The answer must consist solely of the lines from the start of the records through the line containing "Desde cuando empezó", restated word for word, with no pictures.

■ **ENTRIES SUPPLIED**
§ §

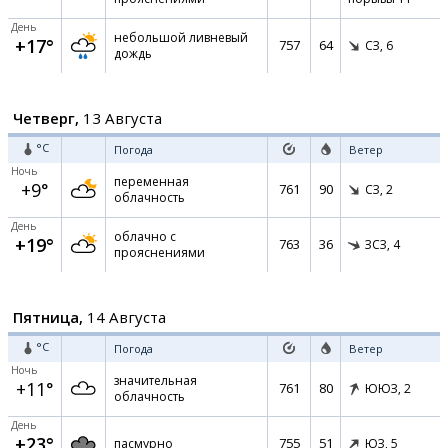
День
небольшой ливневый
+17°
757
64
СЗ,
6
дождь
Четверг,
13 Августа
°C
Погода
Ветер
Ночь
переменная
+9°
761
90
СЗ,
2
облачность
День
облачно с
+19°
763
36
ЗСЗ,
4
прояснениями
Пятница,
14 Августа
°C
Погода
Ветер
Ночь
значительная
+11°
761
80
ЮЮЗ,
2
облачность
День
+23°
755
51
пасмурно
ЮЗ,
5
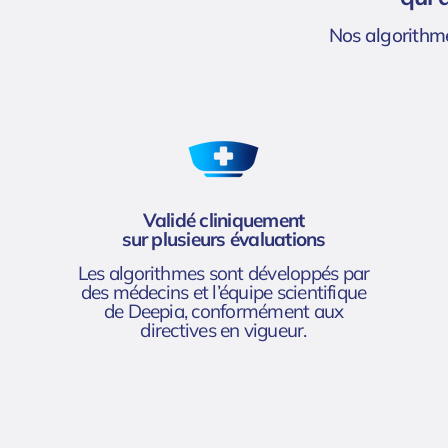
Nos algorithme
Validé cliniquement
sur plusieurs évaluations​
Les algorithmes sont développés par
des médecins et l’équipe scientifique
de Deepia, conformément aux
directives en vigueur.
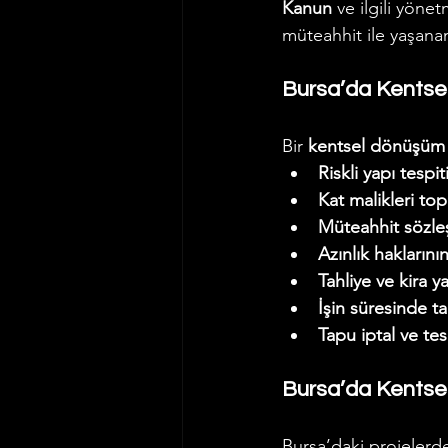
Kanun
 ve ilgili yönet
müteahhit ile yaşanan
Bursa’da Kentse
Bir 
kentsel dönüşüm 
Riskli yapı tespit
Kat malikleri to
Müteahhit sözle
Azınlık hakların
Tahliye ve kira y
İşin süresinde t
Tapu iptal ve tes
Bursa’da Kentsel
Bursa’daki projelerd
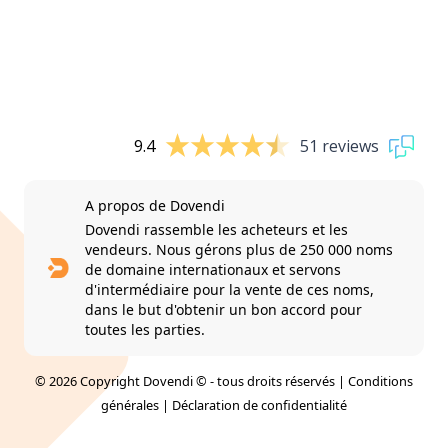
9.4
51 reviews
A propos de Dovendi
Dovendi rassemble les acheteurs et les
vendeurs. Nous gérons plus de 250 000 noms
de domaine internationaux et servons
d'intermédiaire pour la vente de ces noms,
dans le but d'obtenir un bon accord pour
toutes les parties.
© 2026 Copyright Dovendi © - tous droits réservés |
Conditions
générales
|
Déclaration de confidentialité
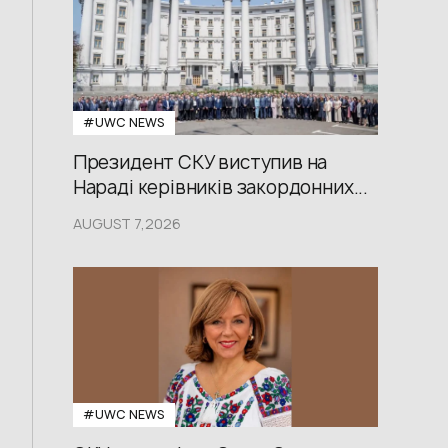
#UWС NEWS
Президент СКУ виступив на
Нараді керівників закордонних...
AUGUST 7,2026
#UWС NEWS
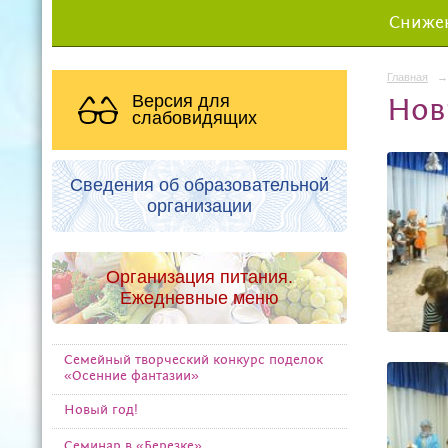
Снижен
Главная
→
Версия для
Нов
слабовидящих
Сведения об образовательной
организации
Организация питания.
Ежедневные меню
Семейный творческий конкурс поделок
«Осенние фантазии»
Новый год!
Семинар в «Березке»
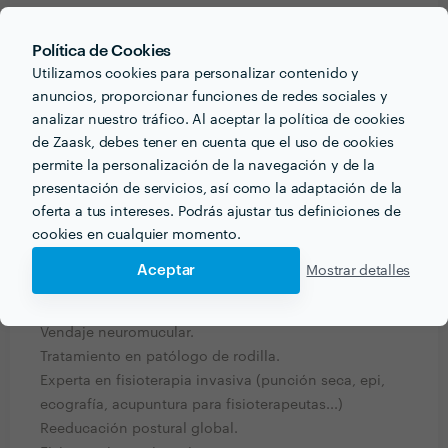
PREGUNTAS Y RESPUESTAS
Política de Cookies
¿Qué información debe pensar el cliente o clienta
Utilizamos cookies para personalizar contenido y
acerca del proyecto que quiere realizar antes de
anuncios, proporcionar funciones de redes sociales y
hablar con profesionales del sector?
analizar nuestro tráfico. Al aceptar la política de cookies
de Zaask, debes tener en cuenta que el uso de cookies
Desde cuando empezó su dolor, si lo achaca a algún
permite la personalización de la navegación y de la
mal movimiento o algo en concreto, si le impide
presentación de servicios, así como la adaptación de la
dormir bien...
oferta a tus intereses. Podrás ajustar tus definiciones de
cookies en cualquier momento.
¿Qué formación y experiencia tienes que estén
Aceptar
Mostrar detalles
relacionadas con tu trabajo?
Diplomatura en fisioterapia.
Vendaje neuromucular.
Tratamiento en patólogo de rodilla.
Experta en fisioterapia invasiva (punción seca, epi,
ecografía, acupuntura para fisioterapeutas...)
Reeducación postural global.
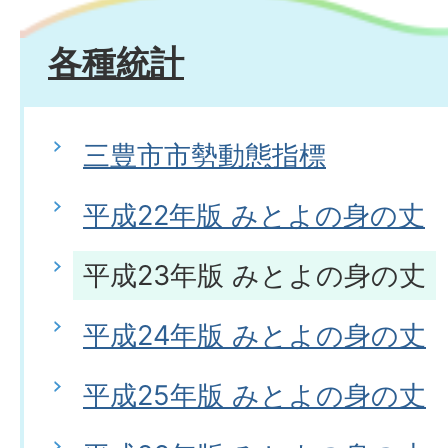
各種統計
三豊市市勢動態指標
平成22年版 みとよの身の丈
平成23年版 みとよの身の丈
平成24年版 みとよの身の丈
平成25年版 みとよの身の丈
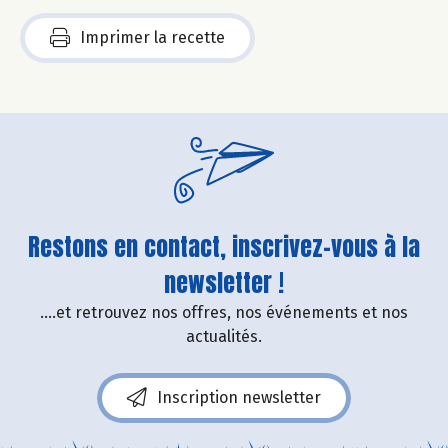
Imprimer la recette
Restons en contact, inscrivez-vous à la
newsletter !
....et retrouvez nos offres, nos événements et nos
actualités.
Inscription newsletter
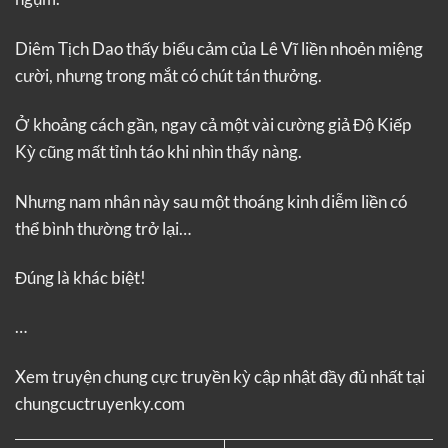
Diêm Tịch Dao thấy biểu cảm của Lê Vĩ liền nhoẻn miệng
cười, nhưng trong mắt có chút tán thưởng.
Ở khoảng cách gần, ngay cả một vài cường giả Độ Kiếp
Kỳ cũng mất tỉnh táo khi nhìn thấy nàng.
Nhưng nam nhân này sau một thoáng kinh diễm liền có
thể bình thường trở lại…
Đúng là khác biệt!
…
Xem truyện
chung cực truyền kỳ
cập nhật đầy đủ nhất tại
chungcuctruyenky.com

§ §

■ **SOLUTION BELOW**
День
небольшой ливневый
+17°
757
64
СЗ,
6
дождь
Четверг,
13 Августа
°C
Погода
Ветер
Ночь
переменная
+9°
761
90
СЗ,
2
облачность
День
облачно с
+19°
763
36
ЗСЗ,
4
прояснениями
Пятница,
14 Августа
°C
Погода
Ветер
Ночь
значительная
+11°
761
80
ЮЮЗ,
2
облачность
День
+23°
755
51
пасмурно
ЮЗ,
5
Nos algorithme
Validé cliniquement
sur plusieurs évaluations​
Les algorithmes sont développés par
des médecins et l’équipe scientifique
de Deepia, conformément aux
directives en vigueur.
Kanun
 ve ilgili yönet
müteahhit ile yaşanan
Bursa’da Kentse
Bir 
kentsel dönüşüm 
Riskli yapı tespit
Kat malikleri to
Müteahhit sözle
Azınlık hakların
Tahliye ve kira y
İşin süresinde t
Tapu iptal ve tes
Bursa’da Kentsel
Bursa’daki projelerd
9.4
51 reviews
A propos de Dovendi
Dovendi rassemble les acheteurs et les
vendeurs. Nous gérons plus de 250 000 noms
de domaine internationaux et servons
d'intermédiaire pour la vente de ces noms,
dans le but d'obtenir un bon accord pour
toutes les parties.
© 2026 Copyright Dovendi © - tous droits réservés |
Conditions
générales
|
Déclaration de confidentialité
#UWС NEWS
Президент СКУ виступив на
Нараді керівників закордонних...
AUGUST 7,2026
#UWС NEWS
Снижен
Главная
→
Версия для
Нов
слабовидящих
Сведения об образовательной
организации
Организация питания.
Ежедневные меню
Семейный творческий конкурс поделок
«Осенние фантазии»
Новый год!
Семинар в «Березке»
PREGUNTAS Y RESPUESTAS
Política de Cookies
¿Qué información debe pensar el cliente o clienta
Utilizamos cookies para personalizar contenido y
acerca del proyecto que quiere realizar antes de
anuncios, proporcionar funciones de redes sociales y
hablar con profesionales del sector?
analizar nuestro tráfico. Al aceptar la política de cookies
de Zaask, debes tener en cuenta que el uso de cookies
Desde cuando empezó su dolor, si lo achaca a algún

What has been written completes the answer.